LinuxQuestions.org
Welcome to the most active Linux Forum on the web.
Go Back   LinuxQuestions.org > Forums > Linux Forums > Linux - Newbie
User Name
Password
Linux - Newbie This Linux forum is for members that are new to Linux.
Just starting out and have a question? If it is not in the man pages or the how-to's this is the place!

Notices


Reply
  Search this Thread
Old 05-12-2010, 05:33 AM   #1
hadimotamedi
Member
 
Registered: Aug 2009
Posts: 228

Rep: Reputation: 30
File manipulation?


Dear All
From my previous posts, I learned on how to modify my text file to filter out undesired ones. I need to know how to find the number of occurances of distinct records in my text file. Please find attached my text file. Can you please show me the power of my Linux on file manipulation issues?

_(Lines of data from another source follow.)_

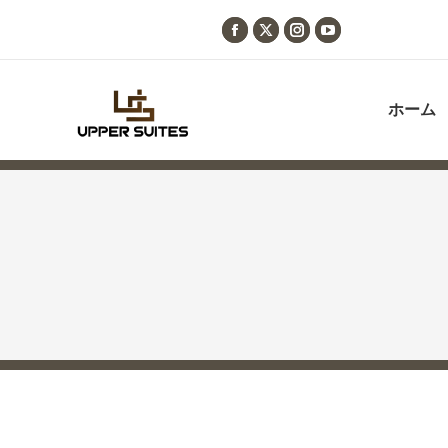
Facebook
X
Instagram
YouTube
page
page
page
page
opens
opens
opens
opens
ホーム
in
in
in
in
new
new
new
new
window
window
window
window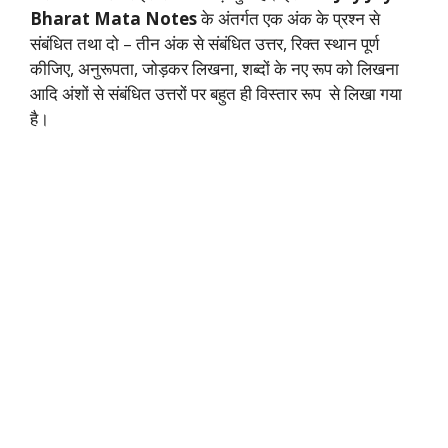
Bharat Mata Notes
के अंतर्गत एक अंक के प्रश्न से
संबंधित तथा दो – तीन अंक से संबंधित उत्तर, रिक्त स्थान पूर्ण
कीजिए, अनुरूपता, जोड़कर लिखना, शब्दों के नए रूप को लिखना
आदि अंशों से संबंधित उत्तरों पर बहुत ही विस्तार रूप से लिखा गया
है।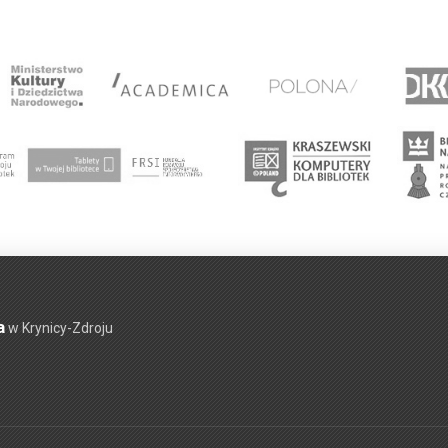
a
w Krynicy-Zdroju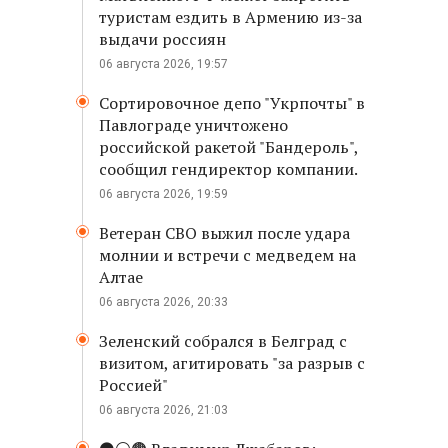
туристам ездить в Армению из-за
выдачи россиян
06 августа 2026, 19:57
Сортировочное депо "Укрпочты" в
Павлограде уничтожено
российской ракетой "Бандероль",
сообщил гендиректор компании.
06 августа 2026, 19:59
Ветеран СВО выжил после удара
молнии и встречи с медведем на
Алтае
06 августа 2026, 20:33
Зеленский собрался в Белград с
визитом, агитировать "за разрыв с
Россией"
06 августа 2026, 21:03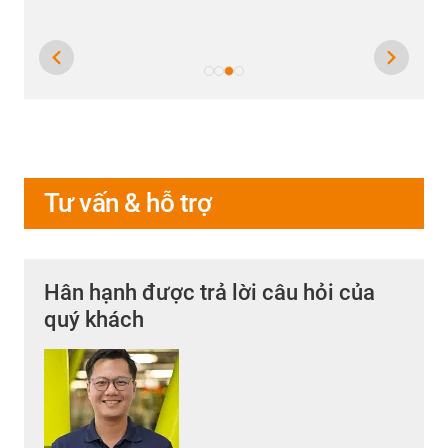
Tư vấn & hỗ trợ
Hân hạnh được trả lời câu hỏi của
quý khách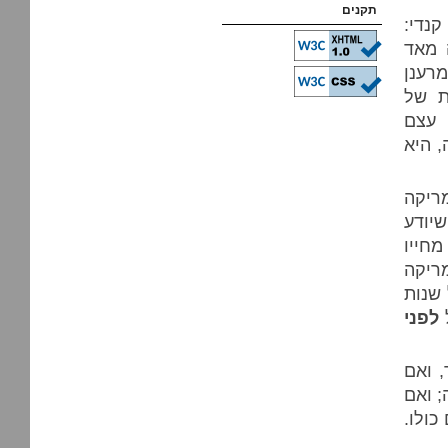
תקנים
קנדי:
 מאד
רענן
ת של
 עצם
 היא
ריקה
שיודע
חייו
ריקה
שנות
ל
לפני
, ואם
; ואם
כולו.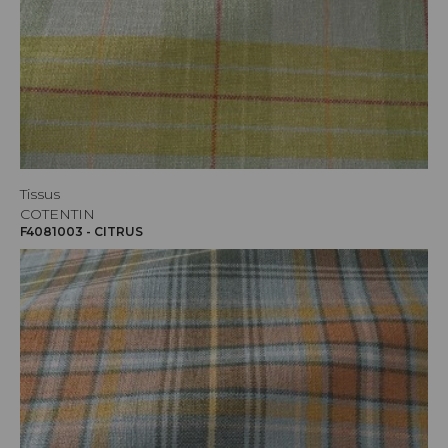
Tissus
COTENTIN
F4081003 - CITRUS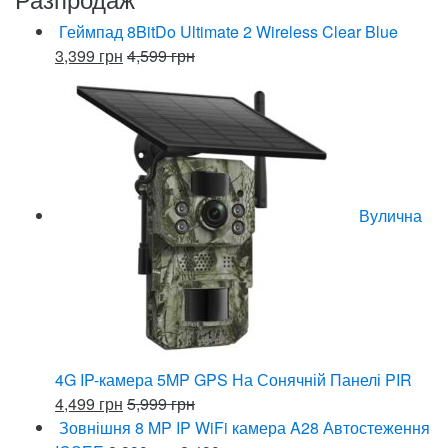
Геймпад 8BitDo Ultimate 2 Wireless Clear Blue
3,399
грн
4,599
грн
Вулична
4G IP-камера 5MP GPS На Сонячній Панелі PIR
4,499
грн
5,999
грн
Зовнішня 8 MP IP WiFi камера A28 Автостеження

Actually, I want to find the number of occurances of distinct CallId in my logfile.
Attached Files
File Type: txt logfile4.txt (152.1 KB, 14 views)
 
Old 05-12-2010, 05:46 AM   #2
PMP
Member
 
Registered: Apr 2009
Location: ~
Distribution: RHEL, Fedora
Posts: 381

Rep: Reputation: 58
From what I understood !!

This will count number of uniquer CallIs
Code:
cut -d" " -f2 <log_filename>  | sort -u | wc -l
 
Old 05-12-2010, 06:01 AM   #3
grail
LQ Guru
 
Registered: Sep 2009
Location: Perth
Distribution: Manjaro
Posts: 9,552

Rep: Reputation: 2898Reputation: 2898Reputation: 2898Reputation: 2898Reputation: 2898Reputation: 2898Reputation: 2898Reputation: 2898Reputation: 2898Reputation: 2898Reputation: 2898
Code:
awk 'END{print NR}' logfile4.txt
 
Old 05-12-2010, 06:04 AM   #4
PMP
Member
 
Registered: Apr 2009
Location: ~
Distribution: RHEL, Fedora
Posts: 381

Rep: Reputation: 58
@ grail

This will not give you the unique count, as I understood OP want count of unique Callids
 
Old 05-12-2010, 06:52 AM   #5
hadimotamedi
Member
 
Registered: Aug 2009
Posts: 228

Original Poster
Rep: Reputation: 30
I am getting two different results from the following two codes :
#awk '{print $2}' logfile4 | sort -u | wc -l
#cut -d " " -f2 logfile4 | sort -u | wc -l
In your opinion , which one is correct?
 
Old 05-12-2010, 07:17 AM   #6
PMP
Member
 
Registered: Apr 2009
Location: ~
Distribution: RHEL, Fedora
Posts: 381

Rep: Reputation: 58
What is the difference ?
 
Old 05-12-2010, 07:22 AM   #7
__raHulk
Member
 
Registered: Apr 2010
Location: Mumbai
Distribution: RHEL, Debian, Fedora, Ubuntu
Posts: 39
Blog Entries: 1

Rep: Reputation: 16
The correct answer is the one with awk
ie. ~~>"awk '{print $2}' logfile4 | sort -u | wc -l"<~~

The manner in which cut is used above fails for the below given lines where the second field starts after "two" blank spaces after the first field ends; whereas awk simply ignores the consecutive blank spaces while separating the columns.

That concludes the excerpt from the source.